Dos días antes, y por la noche como solía, Antonio Pérez había huido de Zaragoza camino de Salient, y logró cruzar la frontera en la noche del 23 al 24. El día antes de la entrada de Vargas, Villahermosa y Aranda, con el justicia, organizaron en Apila una manifestación a favor de la resistencia pero luego regresaron a la capital de Aragón, donde fueron habidos por mis tropas cuando entraron al día siguiente. Ordené una dura represión; el 20 de noviembre fue decapitado el justicia pero con todo respeto a su jerarquía; los capitanes del ejército real llevaron a hombros su féretro. Ordené que se encerrara a Villahermosa en Burgos y a Aranda en Medina del Campo, de donde fueron trasladados el primero a Coca, el segundo a Miranda de Ebro, donde murieron al año siguiente, dijeron que por veneno.

Entretanto Antonio Pérez, con sus papeles milagrosamente preservados, estaba seguro en Francia, a sus cincuenta y dos años, dispuesto a envenenar lo que me quedara de vida, y a fuer que lo consiguió. Se refugió en la ciudad de Pau, corte de la hereje Catalina de Béarn, hermana de Enrique, pretendiente de Francia, que se hallaba, como luego contaré, en guerra con la Liga Católica y conmigo. Pérez la sedujo y la azuzó contra mí para que organizase la invasión de Aragón con una fuerza francesa a la que ayudarían, según él, los rebeldes recién vencidos y hasta los moriscos. «Solía comentar Antonio Pérez que iría a Madrid y tomaría al Rey por los cabezones». Enrique de Borbón, acosado por Farnesio en el norte de Francia, dio su aprobación a los proyectos de Pérez, a quien apoyaba Martín de Lanuza, tío del justicia decapitado. Pero una joven navarra, dama de la regente, Agueda de Arbizu, informó a nuestro virrey de Navarra y por su medio a mí de los proyectos de invasión, que se produjo, en efecto, por la garganta de Biescas el 5 de febrero de 1592. Los aragoneses reaccionaron unánimemente en mi favor tanto en Jaca como en Huesca y nuestras milicias infligieron al ejército hugonote una tremenda derrota en los altos de Panticosa. Los jefes rebeldes quedaron presos y fueron ejecutados; Antonio Pérez, desacreditadísimo por su mala información y peor consejo, fue encerrado en la torre de Pau. Allí le llegó la noticia de que su amante, Ana de Mendoza, había muerto en su encierro de Pastrana el 12 de febrero anterior. No le dedicó, en sus cartas y demás escritos, el menor recuerdo. Nadie en España se inmutó tampoco por esta muerte; Ana no era más que una leyenda antigua. No para mí, que lloré durante varias horas mi amor perdido, y su desventura. Nuestro hijo, el duque de Pastrana, se portaba por entonces heroicamente al frente de la caballería de Alejandro Farnesio, y celebró en Bruselas un gran funeral a la memoria de su madre, de lo que me alegré. Fuera de su ducado de Pastrana no hubo más recuerdo a su agitada vida.

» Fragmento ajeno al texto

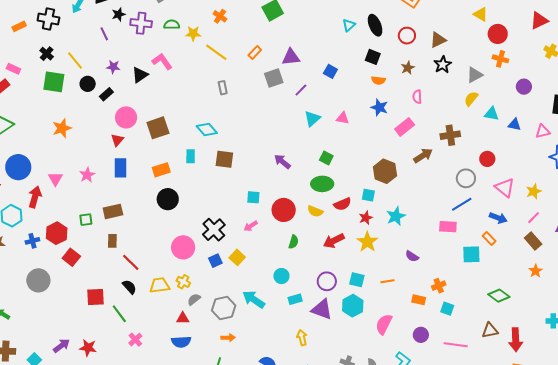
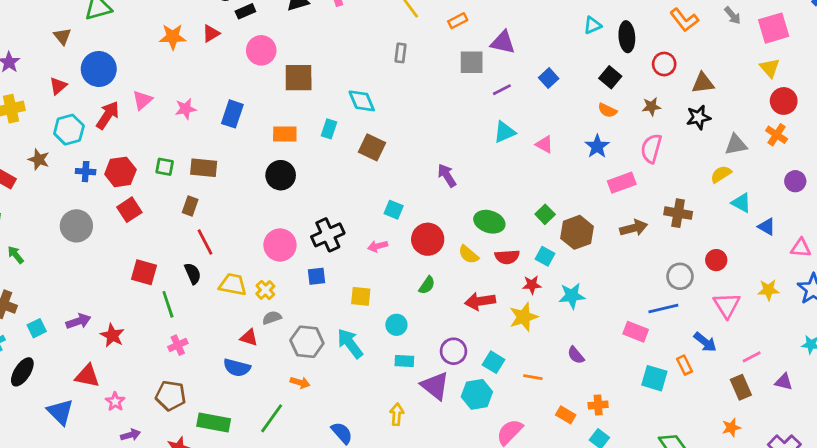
pink semicircle: (417, 97) -> (651, 148), size x1.5
red triangle: (117, 140) -> (211, 33), moved
green square: (326, 158) -> (545, 214), moved
yellow star: (534, 191) -> (768, 290), moved
yellow square: (237, 257) -> (361, 296), moved, turned 35

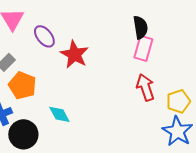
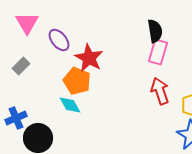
orange pentagon: (22, 85) -> (77, 81), moved
cyan diamond: (59, 114) -> (70, 105), moved

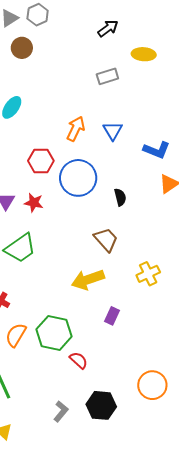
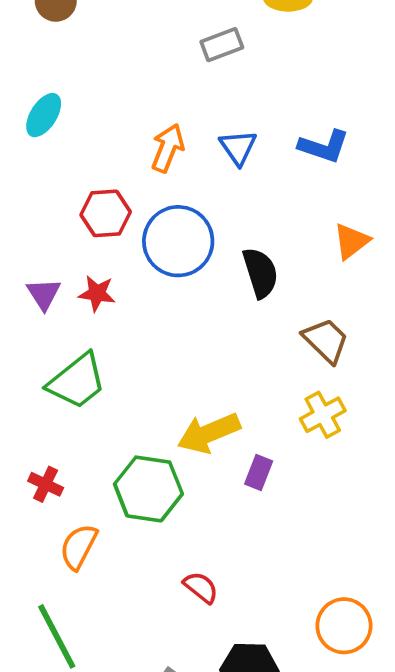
blue L-shape: (157, 150) -> (324, 146), moved
black semicircle: (120, 197) -> (260, 273), size x1.5
brown trapezoid: (106, 240) -> (326, 340), moved
purple rectangle: (112, 316) -> (259, 473), moved
green hexagon: (54, 333) -> (148, 489), moved

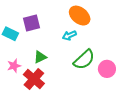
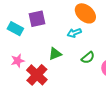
green triangle: (40, 57) -> (55, 54), moved
green semicircle: (84, 60) -> (88, 58), size x0.6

Fracasada la ridícula invasión protestante del Pirineo, juzgué necesario retornar al reino de Aragón para restablecer personalmente mi autoridad y la concordia. Liquidé en efecto en diciembre de 1592, durante las Cortes celebradas en Tarazona, la larga agitación que había conmovido a aquel reino. De camino recorrí varias ciudades de Castilla, por Segovia, Medina del Campo, Valladolid, Palencia, Burgos, Logroño, Pamplona y Tudela. En todas ellas pude advertir la decadencia que sufrían desde la interrupción del comercio por los mares del norte. En Aragón promulgué el 3 de diciembre un, edicto general de gracia y en las Cortes reduje el ámbito de los fueros, pero no se me ocurrió suprimirlos. Eso sí: a petición de las propias Cortes prohibí bajo severas penas el absurdo grito de Viva la libertad, que nadie supo, además, explicarme.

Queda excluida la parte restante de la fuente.